=== TASK OBJECTIVE ===
Look through the records below and copy each line that includes the word "this".

Stored data:
-- Opening Marker --
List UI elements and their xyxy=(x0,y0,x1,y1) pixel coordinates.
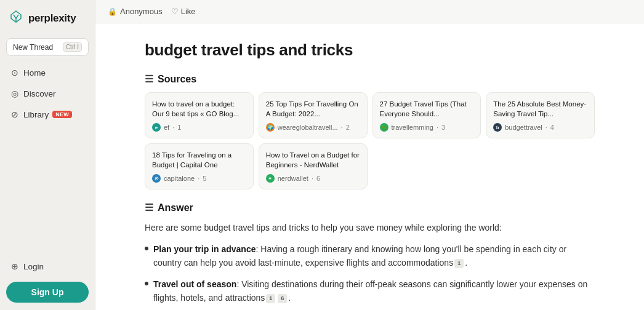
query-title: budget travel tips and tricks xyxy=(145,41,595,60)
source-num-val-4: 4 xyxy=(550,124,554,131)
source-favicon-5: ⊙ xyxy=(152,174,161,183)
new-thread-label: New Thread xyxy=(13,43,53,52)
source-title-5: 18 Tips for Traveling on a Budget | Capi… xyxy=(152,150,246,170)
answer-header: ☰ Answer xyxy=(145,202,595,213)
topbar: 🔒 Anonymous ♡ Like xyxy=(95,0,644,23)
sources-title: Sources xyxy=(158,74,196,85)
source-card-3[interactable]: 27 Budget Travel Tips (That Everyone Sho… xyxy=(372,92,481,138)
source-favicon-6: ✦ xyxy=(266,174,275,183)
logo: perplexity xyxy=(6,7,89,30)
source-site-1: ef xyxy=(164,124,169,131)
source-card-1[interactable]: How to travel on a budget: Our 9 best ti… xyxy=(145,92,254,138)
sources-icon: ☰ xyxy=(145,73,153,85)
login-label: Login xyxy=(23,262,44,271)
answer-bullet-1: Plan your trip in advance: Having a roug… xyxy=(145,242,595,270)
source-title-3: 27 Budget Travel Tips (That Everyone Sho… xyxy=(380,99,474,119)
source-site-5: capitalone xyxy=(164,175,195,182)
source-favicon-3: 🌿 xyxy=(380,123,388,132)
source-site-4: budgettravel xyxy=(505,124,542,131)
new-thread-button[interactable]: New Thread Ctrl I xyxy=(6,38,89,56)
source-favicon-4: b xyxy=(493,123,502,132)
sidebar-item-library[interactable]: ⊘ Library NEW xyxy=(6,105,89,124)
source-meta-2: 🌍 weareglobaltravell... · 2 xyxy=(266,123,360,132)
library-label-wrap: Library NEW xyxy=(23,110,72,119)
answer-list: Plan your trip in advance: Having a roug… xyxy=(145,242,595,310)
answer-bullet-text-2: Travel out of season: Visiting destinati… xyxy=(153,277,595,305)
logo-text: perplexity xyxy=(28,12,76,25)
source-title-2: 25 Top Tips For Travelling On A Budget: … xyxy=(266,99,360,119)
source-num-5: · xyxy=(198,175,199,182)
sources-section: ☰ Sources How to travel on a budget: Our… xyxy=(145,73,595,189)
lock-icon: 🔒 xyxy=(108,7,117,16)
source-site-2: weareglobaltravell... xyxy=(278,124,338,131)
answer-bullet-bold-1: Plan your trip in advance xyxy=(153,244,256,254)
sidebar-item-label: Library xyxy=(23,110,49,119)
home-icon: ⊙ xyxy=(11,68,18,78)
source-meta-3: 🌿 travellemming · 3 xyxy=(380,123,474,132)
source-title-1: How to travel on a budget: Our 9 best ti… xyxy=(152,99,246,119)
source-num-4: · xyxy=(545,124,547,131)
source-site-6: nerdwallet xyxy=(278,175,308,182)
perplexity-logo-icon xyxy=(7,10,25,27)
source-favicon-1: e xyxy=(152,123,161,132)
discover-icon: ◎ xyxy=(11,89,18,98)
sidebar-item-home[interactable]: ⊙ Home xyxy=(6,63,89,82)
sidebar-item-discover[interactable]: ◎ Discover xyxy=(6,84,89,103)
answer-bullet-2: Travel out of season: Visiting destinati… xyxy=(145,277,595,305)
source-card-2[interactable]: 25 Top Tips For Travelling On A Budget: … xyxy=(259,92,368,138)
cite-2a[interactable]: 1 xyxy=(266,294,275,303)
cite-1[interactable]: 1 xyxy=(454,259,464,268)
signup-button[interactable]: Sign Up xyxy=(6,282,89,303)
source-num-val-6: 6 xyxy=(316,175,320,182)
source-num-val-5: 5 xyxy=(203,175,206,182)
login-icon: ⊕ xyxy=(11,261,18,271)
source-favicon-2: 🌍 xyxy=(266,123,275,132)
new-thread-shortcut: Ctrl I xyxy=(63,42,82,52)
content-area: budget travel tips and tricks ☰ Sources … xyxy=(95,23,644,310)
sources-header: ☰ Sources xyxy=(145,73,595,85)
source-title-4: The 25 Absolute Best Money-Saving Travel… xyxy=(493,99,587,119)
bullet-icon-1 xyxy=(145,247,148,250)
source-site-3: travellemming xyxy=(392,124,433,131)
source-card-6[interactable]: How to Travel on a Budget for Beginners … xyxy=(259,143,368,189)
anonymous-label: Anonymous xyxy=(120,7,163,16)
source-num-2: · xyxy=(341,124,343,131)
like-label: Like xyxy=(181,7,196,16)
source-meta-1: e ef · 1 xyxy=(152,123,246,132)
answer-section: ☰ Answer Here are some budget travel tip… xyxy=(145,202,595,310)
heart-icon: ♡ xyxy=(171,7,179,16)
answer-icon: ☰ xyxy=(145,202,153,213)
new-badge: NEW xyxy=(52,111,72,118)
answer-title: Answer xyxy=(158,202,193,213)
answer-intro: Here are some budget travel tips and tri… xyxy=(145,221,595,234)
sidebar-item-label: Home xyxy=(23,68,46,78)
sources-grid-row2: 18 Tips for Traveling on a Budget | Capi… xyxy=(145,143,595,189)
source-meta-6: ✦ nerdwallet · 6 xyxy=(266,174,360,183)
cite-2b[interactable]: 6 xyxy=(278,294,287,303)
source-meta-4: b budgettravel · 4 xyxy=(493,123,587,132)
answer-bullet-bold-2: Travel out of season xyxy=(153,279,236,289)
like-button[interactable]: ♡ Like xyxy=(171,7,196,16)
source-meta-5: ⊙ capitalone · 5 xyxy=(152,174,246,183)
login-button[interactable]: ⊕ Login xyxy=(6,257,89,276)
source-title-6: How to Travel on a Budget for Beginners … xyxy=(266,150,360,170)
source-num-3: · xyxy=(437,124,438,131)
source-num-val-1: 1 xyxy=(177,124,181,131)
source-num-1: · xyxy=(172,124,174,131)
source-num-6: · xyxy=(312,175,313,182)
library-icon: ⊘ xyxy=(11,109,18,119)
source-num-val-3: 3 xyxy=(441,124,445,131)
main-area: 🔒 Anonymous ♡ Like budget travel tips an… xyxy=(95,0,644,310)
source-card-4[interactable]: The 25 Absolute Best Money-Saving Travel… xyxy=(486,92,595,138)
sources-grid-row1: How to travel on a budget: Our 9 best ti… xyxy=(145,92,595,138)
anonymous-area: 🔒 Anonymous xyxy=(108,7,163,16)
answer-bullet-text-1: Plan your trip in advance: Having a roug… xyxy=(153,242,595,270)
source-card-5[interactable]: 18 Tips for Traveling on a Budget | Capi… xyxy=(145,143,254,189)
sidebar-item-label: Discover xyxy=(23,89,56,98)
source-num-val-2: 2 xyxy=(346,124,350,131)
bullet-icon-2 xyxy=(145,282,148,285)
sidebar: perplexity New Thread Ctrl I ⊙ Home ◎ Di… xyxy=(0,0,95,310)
-- Closing Marker --
-- Opening Marker --
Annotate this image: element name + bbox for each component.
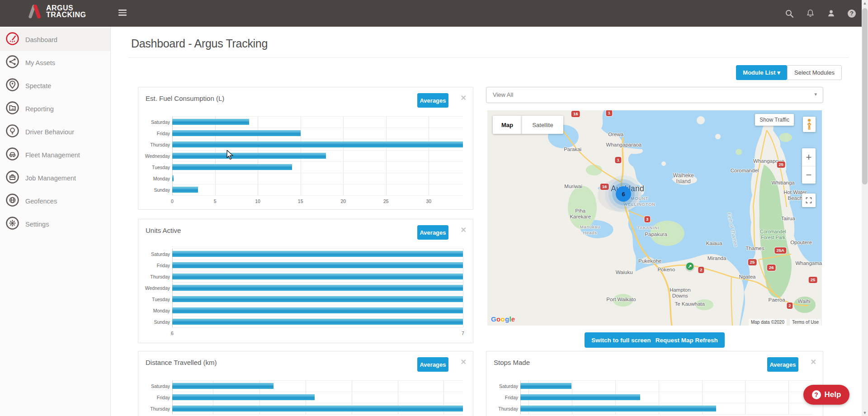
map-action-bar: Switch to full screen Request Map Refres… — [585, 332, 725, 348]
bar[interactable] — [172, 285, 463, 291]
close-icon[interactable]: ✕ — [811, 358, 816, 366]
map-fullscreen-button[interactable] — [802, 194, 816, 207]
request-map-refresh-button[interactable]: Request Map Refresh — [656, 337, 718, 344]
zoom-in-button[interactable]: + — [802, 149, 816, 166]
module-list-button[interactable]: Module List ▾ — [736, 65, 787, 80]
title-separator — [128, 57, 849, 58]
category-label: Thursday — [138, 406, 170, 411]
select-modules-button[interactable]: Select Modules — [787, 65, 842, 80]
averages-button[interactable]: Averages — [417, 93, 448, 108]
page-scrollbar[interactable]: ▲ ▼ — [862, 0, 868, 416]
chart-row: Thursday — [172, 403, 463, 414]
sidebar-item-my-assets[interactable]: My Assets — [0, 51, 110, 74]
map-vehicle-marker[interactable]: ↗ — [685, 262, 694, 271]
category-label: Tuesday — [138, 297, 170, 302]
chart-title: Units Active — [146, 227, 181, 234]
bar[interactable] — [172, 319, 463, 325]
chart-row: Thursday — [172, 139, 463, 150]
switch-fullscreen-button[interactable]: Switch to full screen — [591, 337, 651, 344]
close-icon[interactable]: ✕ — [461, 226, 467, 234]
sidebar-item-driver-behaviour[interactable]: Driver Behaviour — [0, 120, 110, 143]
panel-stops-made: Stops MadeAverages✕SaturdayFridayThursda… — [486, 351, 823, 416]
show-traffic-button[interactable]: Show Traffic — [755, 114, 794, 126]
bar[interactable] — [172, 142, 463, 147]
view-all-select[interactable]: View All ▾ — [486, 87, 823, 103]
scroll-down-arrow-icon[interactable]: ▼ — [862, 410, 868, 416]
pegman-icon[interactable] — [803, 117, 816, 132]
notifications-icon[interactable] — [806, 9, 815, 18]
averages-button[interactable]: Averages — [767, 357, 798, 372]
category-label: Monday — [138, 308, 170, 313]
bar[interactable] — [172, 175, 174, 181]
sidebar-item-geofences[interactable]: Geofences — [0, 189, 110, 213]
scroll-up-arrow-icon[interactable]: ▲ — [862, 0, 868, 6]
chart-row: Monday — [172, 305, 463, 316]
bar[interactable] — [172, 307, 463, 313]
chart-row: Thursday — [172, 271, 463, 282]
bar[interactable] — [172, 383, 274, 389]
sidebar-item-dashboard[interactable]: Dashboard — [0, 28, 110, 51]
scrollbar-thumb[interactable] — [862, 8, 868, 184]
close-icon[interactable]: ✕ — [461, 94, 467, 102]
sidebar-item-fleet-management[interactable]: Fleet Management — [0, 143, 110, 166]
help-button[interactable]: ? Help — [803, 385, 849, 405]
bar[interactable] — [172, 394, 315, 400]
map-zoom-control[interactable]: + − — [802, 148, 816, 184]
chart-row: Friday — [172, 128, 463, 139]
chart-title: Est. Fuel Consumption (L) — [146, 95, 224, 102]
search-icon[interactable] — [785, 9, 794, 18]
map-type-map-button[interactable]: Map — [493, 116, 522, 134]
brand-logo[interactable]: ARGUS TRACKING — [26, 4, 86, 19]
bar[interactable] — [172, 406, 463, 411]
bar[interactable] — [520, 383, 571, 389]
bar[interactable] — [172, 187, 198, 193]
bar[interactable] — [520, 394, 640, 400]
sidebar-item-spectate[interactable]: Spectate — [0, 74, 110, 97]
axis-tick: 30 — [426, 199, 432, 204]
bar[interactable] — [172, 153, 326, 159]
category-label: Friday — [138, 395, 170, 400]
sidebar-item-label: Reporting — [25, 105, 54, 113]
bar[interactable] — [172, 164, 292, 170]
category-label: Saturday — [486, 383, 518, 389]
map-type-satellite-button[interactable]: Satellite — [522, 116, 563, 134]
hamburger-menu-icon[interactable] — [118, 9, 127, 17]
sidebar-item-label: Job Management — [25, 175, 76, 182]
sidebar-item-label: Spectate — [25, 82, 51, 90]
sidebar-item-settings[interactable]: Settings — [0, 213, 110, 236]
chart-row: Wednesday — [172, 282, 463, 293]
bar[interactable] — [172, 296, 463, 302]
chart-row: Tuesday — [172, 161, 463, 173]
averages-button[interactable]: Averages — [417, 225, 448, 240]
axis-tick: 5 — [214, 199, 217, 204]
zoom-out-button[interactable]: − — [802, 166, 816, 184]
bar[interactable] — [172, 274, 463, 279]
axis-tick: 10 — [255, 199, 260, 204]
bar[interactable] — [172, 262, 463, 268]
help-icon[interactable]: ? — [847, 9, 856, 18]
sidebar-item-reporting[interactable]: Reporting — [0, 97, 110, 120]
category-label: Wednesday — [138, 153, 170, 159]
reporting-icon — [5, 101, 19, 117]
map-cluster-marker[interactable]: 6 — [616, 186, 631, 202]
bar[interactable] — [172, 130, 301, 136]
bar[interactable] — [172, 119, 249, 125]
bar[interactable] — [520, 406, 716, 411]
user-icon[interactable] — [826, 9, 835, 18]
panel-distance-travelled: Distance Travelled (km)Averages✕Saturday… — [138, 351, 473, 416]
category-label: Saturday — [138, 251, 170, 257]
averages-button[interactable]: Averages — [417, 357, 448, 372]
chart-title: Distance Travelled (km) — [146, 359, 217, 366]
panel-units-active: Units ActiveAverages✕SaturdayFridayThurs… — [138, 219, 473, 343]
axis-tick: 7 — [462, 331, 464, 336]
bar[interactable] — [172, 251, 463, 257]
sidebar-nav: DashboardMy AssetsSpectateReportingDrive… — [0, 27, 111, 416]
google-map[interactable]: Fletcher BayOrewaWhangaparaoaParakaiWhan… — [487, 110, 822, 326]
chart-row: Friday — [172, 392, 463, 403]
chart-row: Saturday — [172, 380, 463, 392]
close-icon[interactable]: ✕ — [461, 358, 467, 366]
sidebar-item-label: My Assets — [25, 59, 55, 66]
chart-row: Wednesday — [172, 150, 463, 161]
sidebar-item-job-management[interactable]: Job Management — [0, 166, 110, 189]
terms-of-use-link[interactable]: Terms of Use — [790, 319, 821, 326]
-- Closing Marker --
-- Opening Marker --
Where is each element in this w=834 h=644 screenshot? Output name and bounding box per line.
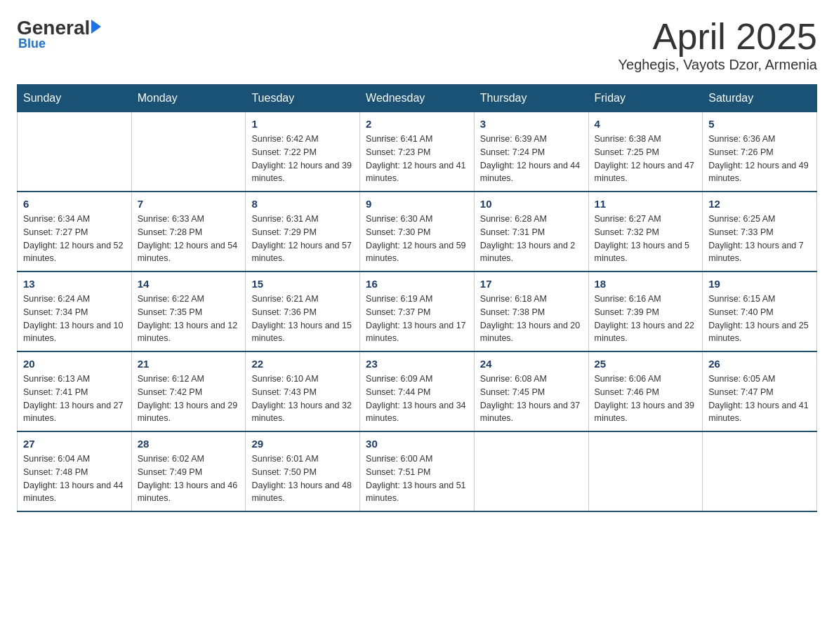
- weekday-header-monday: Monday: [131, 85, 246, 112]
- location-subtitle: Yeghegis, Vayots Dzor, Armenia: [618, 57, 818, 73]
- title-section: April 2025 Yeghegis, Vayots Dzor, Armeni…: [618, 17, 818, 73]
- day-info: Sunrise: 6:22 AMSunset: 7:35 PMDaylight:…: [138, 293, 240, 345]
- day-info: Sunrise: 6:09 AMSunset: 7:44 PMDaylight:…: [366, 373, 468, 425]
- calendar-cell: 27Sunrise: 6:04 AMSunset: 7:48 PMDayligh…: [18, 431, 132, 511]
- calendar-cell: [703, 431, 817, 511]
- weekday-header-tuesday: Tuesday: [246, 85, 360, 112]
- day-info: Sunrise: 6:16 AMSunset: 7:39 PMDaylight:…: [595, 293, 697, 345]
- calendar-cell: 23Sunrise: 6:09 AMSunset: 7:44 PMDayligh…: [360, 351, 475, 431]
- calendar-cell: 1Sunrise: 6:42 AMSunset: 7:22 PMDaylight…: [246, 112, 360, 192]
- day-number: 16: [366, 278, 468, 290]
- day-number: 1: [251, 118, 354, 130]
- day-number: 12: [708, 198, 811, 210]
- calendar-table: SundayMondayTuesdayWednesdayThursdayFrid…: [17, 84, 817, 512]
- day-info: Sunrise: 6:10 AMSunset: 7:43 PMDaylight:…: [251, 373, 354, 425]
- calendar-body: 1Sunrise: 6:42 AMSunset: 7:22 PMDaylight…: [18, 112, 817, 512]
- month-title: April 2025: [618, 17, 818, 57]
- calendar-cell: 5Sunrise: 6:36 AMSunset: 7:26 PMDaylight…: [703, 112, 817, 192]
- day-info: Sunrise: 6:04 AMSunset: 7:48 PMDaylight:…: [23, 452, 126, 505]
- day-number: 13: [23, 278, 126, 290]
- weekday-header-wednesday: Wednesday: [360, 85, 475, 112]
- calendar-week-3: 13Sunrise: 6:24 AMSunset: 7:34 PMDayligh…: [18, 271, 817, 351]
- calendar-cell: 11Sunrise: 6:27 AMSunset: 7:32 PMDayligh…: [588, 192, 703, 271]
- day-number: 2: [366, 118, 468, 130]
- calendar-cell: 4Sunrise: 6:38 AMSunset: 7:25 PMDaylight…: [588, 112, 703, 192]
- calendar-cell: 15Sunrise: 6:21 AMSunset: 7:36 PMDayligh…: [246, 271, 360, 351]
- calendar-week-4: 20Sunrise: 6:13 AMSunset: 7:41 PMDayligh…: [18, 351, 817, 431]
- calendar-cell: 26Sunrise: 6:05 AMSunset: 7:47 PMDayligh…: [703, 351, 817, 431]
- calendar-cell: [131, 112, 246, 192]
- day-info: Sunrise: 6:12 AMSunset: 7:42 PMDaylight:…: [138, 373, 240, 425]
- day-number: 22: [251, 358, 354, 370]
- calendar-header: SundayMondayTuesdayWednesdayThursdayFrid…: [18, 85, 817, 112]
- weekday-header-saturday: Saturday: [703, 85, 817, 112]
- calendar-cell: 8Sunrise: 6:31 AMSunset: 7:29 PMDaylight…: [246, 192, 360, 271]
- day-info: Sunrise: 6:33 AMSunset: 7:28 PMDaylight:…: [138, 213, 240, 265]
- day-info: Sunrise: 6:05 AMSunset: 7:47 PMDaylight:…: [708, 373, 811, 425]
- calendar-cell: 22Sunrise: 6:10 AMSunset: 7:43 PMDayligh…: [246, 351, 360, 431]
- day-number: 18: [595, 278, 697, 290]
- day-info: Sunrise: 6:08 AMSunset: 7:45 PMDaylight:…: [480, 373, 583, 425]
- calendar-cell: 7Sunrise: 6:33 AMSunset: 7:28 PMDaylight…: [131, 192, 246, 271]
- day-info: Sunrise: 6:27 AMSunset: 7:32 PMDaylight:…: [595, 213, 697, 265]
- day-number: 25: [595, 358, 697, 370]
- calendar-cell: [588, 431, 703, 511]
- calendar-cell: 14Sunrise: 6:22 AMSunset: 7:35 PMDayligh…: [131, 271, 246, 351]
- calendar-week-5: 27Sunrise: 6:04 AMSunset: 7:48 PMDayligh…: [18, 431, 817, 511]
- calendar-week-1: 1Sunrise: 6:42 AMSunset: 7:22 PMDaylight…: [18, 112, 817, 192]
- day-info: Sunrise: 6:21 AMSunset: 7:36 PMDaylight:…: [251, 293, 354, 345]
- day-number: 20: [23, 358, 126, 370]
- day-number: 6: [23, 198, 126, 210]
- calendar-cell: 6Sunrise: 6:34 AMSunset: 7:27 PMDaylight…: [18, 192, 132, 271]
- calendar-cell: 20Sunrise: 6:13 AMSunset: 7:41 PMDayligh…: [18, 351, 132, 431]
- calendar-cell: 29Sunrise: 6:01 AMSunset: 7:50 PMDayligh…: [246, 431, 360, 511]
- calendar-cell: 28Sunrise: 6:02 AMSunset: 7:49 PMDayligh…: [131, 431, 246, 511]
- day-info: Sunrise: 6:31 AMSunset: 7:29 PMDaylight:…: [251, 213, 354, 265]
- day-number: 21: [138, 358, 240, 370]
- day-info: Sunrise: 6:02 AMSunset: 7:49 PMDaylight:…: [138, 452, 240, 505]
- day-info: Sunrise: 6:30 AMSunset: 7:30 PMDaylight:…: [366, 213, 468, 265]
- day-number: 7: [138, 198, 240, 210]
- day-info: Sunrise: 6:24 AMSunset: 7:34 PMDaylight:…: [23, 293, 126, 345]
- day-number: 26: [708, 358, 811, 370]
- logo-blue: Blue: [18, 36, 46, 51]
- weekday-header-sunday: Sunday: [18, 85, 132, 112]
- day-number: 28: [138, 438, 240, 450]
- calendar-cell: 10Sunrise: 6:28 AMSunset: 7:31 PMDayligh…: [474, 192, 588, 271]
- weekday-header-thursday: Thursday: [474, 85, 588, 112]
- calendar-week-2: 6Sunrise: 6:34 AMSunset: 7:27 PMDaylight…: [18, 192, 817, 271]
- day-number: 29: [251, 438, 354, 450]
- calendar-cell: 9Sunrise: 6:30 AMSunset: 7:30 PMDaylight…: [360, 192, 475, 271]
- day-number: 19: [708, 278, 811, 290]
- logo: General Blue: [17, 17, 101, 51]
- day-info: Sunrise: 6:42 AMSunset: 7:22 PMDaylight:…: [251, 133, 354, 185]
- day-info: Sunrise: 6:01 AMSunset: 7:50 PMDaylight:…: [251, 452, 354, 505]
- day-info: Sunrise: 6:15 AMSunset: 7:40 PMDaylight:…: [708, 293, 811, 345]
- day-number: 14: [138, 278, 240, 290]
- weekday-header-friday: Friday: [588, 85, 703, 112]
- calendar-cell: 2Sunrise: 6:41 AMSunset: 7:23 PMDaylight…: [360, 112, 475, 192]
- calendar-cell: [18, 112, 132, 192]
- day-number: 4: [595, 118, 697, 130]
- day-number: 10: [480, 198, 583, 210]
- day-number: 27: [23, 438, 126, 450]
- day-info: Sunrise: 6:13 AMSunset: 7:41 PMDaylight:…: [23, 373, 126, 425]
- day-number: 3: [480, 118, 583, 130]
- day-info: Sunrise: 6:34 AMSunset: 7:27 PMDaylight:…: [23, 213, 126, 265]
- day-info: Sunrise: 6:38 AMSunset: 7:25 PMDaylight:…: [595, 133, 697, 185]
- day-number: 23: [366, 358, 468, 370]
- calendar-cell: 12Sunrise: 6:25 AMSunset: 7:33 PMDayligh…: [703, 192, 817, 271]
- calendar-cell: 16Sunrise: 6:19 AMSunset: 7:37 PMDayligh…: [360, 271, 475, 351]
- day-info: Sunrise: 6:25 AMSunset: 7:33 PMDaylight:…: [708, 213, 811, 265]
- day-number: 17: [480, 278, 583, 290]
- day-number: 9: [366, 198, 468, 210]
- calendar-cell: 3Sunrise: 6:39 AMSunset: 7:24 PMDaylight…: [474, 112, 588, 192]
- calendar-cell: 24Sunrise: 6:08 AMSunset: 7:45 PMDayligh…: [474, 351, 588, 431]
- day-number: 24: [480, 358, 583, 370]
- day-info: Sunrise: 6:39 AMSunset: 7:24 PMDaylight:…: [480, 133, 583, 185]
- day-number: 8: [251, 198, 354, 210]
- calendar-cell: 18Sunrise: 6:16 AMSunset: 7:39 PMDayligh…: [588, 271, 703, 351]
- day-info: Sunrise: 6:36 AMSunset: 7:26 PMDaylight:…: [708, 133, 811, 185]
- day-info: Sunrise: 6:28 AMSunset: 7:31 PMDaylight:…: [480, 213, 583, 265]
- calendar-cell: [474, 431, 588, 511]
-- Closing Marker --
=== RESPONSE ===
Annotate this image: element name + bbox for each component.
Where is each element in this w=834 h=644 screenshot? Output name and bounding box per line.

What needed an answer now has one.